Extracted page text data
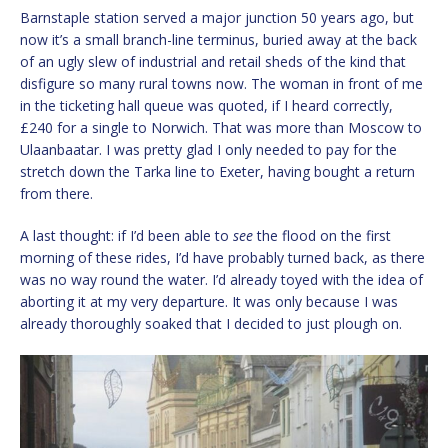
Barnstaple station served a major junction 50 years ago, but
now it’s a small branch-line terminus, buried away at the back
of an ugly slew of industrial and retail sheds of the kind that
disfigure so many rural towns now. The woman in front of me
in the ticketing hall queue was quoted, if I heard correctly,
£240 for a single to Norwich. That was more than Moscow to
Ulaanbaatar. I was pretty glad I only needed to pay for the
stretch down the Tarka line to Exeter, having bought a return
from there.
A last thought: if I’d been able to
see
the flood on the first
morning of these rides, I’d have probably turned back, as there
was no way round the water. I’d already toyed with the idea of
aborting it at my very departure. It was only because I was
already thoroughly soaked that I decided to just plough on.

§ Instructions to follow
Write every record out again exactly; no pictures belong in the copy.

§ Exercise result
Barnstaple station served a major junction 50 years ago, but
now it’s a small branch-line terminus, buried away at the back
of an ugly slew of industrial and retail sheds of the kind that
disfigure so many rural towns now. The woman in front of me
in the ticketing hall queue was quoted, if I heard correctly,
£240 for a single to Norwich. That was more than Moscow to
Ulaanbaatar. I was pretty glad I only needed to pay for the
stretch down the Tarka line to Exeter, having bought a return
from there.
A last thought: if I’d been able to
see
the flood on the first
morning of these rides, I’d have probably turned back, as there
was no way round the water. I’d already toyed with the idea of
aborting it at my very departure. It was only because I was
already thoroughly soaked that I decided to just plough on.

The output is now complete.